The pace of feminine eye-rolling increases in our house as the Chargers’ season approaches, and it’s nearing the point that I’m beginning to fear for my wife’s ocular survival. The Chargers open tomorrow against the Bears.
After the debacle against the Patriots last year at Qualcomm Stadium I blogged that Marty Schottenheimer should be fired because he had failed to provide the leadership that was needed and deserved by a highly talented group of football players. Specifically, while he was a genius at football strategy and in developing individual talent, he had no skill at melding those individuals into a cohesive whole. All of his teams displayed that same lack and, as groups of talented individuals rather than tightly knit teams, regularly failed in the big games.

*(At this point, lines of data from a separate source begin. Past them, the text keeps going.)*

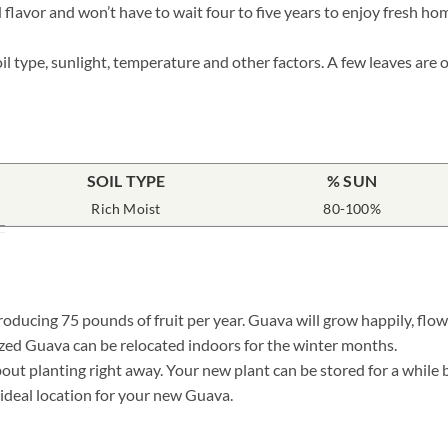
 flavor and won’t have to wait four to five years to enjoy fresh ho
il type, sunlight, temperature and other factors. A few leaves are
SOIL TYPE
% SUN
Rich Moist
80-100%
oducing 75 pounds of fruit per year. Guava will grow happily, flowe
ized Guava can be relocated indoors for the winter months.
t planting right away. Your new plant can be stored for a while by 
e ideal location for your new Guava.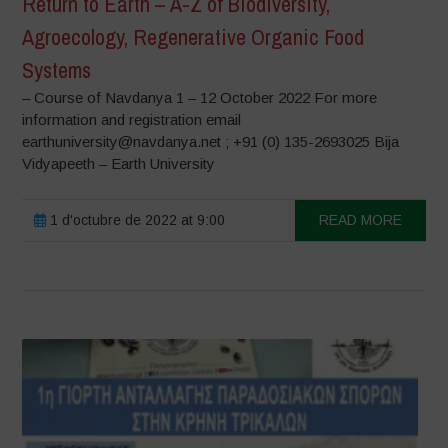
Return to Earth – A-Z of Biodiversity,
Agroecology, Regenerative Organic Food
Systems
– Course of Navdanya 1 – 12 October 2022 For more
information and registration email
earthuniversity@navdanya.net ; +91 (0) 135-2693025 Bija
Vidyapeeth – Earth University
1 d'octubre de 2022 at 9:00
READ MORE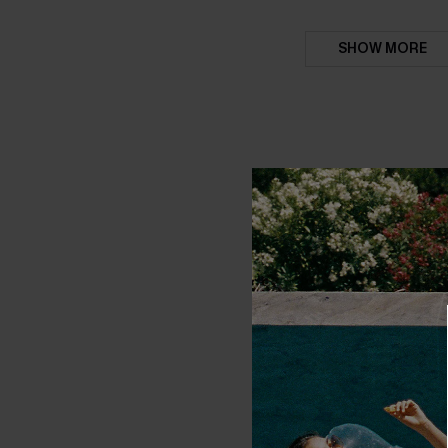
SHOW MORE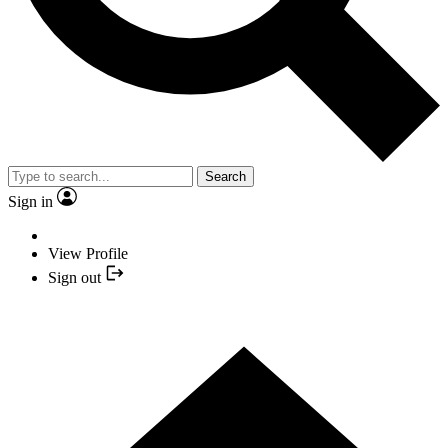
Search
Sign in
View Profile
Sign out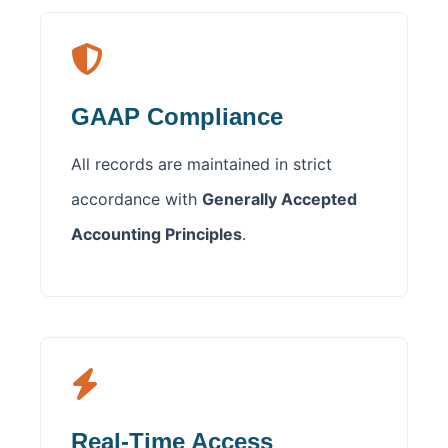
GAAP Compliance
All records are maintained in strict
accordance with
Generally Accepted
Accounting Principles
.
Real-Time Access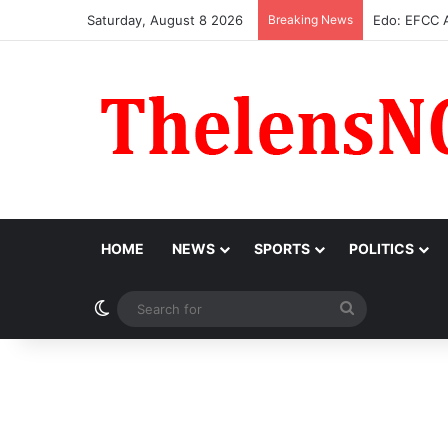
Saturday, August 8 2026
Breaking News
Atiku Raise
HOME
NEWS
SPORTS
POLITICS
Switch skin
Search
for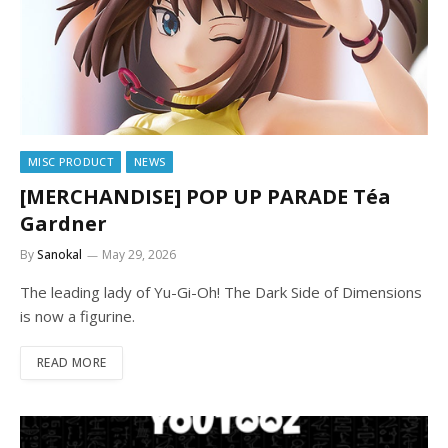
MISC PRODUCT
NEWS
[MERCHANDISE] POP UP PARADE Téa
Gardner
By
Sanokal
May 29, 2026
The leading lady of Yu-Gi-Oh! The Dark Side of Dimensions
is now a figurine.
READ MORE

Schottenheimer has been replaced by Norv Turner, who has a mixed record as a head coach, but I have been pleased and excited by the choice for a number of reasons. Most of those reasons revolve around the mechanics of football and I won’t go into them here, but one reason was simply that A.J. Smith picked him and that man has made very few mistakes. It was Smith that assembled the incredible array of on-field talent that fills the Chargers roster. What I’ve been waiting to see is indications that Turner can be the leader that these outstanding young men need to bring them together into a single team in the Lombardi model.

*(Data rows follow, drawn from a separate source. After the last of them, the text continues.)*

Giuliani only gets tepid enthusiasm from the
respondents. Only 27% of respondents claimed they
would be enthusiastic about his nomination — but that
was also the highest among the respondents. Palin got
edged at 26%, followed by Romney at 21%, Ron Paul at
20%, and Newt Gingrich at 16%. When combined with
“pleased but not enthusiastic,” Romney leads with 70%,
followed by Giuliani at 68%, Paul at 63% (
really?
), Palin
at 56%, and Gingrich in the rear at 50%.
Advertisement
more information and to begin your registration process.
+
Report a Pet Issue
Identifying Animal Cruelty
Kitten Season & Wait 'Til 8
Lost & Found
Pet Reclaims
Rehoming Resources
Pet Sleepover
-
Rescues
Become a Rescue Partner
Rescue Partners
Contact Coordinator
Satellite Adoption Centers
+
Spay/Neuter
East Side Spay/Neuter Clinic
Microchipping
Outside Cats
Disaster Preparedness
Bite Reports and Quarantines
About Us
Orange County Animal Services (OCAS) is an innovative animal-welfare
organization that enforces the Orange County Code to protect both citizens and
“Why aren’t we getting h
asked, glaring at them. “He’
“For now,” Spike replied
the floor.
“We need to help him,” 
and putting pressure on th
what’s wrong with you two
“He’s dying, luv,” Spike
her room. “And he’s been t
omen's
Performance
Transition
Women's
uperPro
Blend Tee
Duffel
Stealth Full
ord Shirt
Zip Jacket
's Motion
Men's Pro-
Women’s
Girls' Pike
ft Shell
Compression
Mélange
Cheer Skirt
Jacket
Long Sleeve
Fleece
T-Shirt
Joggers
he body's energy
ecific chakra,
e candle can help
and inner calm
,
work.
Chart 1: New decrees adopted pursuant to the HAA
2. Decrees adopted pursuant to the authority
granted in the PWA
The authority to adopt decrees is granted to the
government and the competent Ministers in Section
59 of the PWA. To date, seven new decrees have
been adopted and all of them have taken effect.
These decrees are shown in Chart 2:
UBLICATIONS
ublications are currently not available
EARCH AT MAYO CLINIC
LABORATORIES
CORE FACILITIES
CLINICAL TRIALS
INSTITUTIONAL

There was a small item in today’s San Diego Union-Tribune that suggest that he might. Not much was made of it, just a little tidbit tacked onto the end of a larger article. It may, however, be the best thing yet that I have read about Norv Turner. It’s in two parts.

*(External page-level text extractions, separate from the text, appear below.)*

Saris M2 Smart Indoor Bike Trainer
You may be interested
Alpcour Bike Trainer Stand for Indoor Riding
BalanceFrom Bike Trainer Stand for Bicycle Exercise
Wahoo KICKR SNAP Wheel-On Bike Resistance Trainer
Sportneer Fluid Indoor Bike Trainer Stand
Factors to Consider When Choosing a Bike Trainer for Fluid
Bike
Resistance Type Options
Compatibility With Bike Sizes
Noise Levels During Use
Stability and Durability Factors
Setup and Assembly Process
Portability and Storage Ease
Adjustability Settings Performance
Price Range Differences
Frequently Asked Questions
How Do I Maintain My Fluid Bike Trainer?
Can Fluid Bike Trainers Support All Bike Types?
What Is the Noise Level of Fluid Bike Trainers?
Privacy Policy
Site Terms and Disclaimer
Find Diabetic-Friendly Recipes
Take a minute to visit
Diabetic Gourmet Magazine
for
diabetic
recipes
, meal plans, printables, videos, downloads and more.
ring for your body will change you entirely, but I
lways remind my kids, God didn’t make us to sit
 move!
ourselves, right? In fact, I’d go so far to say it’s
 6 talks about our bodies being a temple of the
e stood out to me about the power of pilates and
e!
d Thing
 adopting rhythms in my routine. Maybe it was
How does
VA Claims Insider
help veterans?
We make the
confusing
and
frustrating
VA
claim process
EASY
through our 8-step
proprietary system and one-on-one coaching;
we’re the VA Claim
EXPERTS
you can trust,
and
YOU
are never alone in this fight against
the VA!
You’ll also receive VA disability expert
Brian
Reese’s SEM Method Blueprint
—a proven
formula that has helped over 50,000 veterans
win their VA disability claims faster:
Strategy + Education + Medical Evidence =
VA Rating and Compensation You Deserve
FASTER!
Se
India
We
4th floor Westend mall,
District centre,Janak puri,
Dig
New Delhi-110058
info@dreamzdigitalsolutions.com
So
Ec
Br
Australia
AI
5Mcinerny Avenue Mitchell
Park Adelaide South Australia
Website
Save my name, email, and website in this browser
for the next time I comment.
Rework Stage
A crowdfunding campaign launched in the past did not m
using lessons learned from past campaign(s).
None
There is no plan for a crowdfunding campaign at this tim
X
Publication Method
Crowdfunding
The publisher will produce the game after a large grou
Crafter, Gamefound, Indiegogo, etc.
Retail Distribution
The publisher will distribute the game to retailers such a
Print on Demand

For the first time in several years, the Chargers will stay in a local hotel the night before home games.
This is a step in the direction of teamwork. It focuses the players on the task at hand and brings them to game day free of distractions of family and household issues. It also brings them together as a team. I don’t know how many teams do this, but I think it is a terrific idea.
Asked if he heard any resistance from veteran players, Turner quipped,
“I didn't ask.”
And that is precisely the kind of leadership these fine young men need.
Were he to talk about football, that first sentence is something EAH would say. Genes will tell. Or is it environment?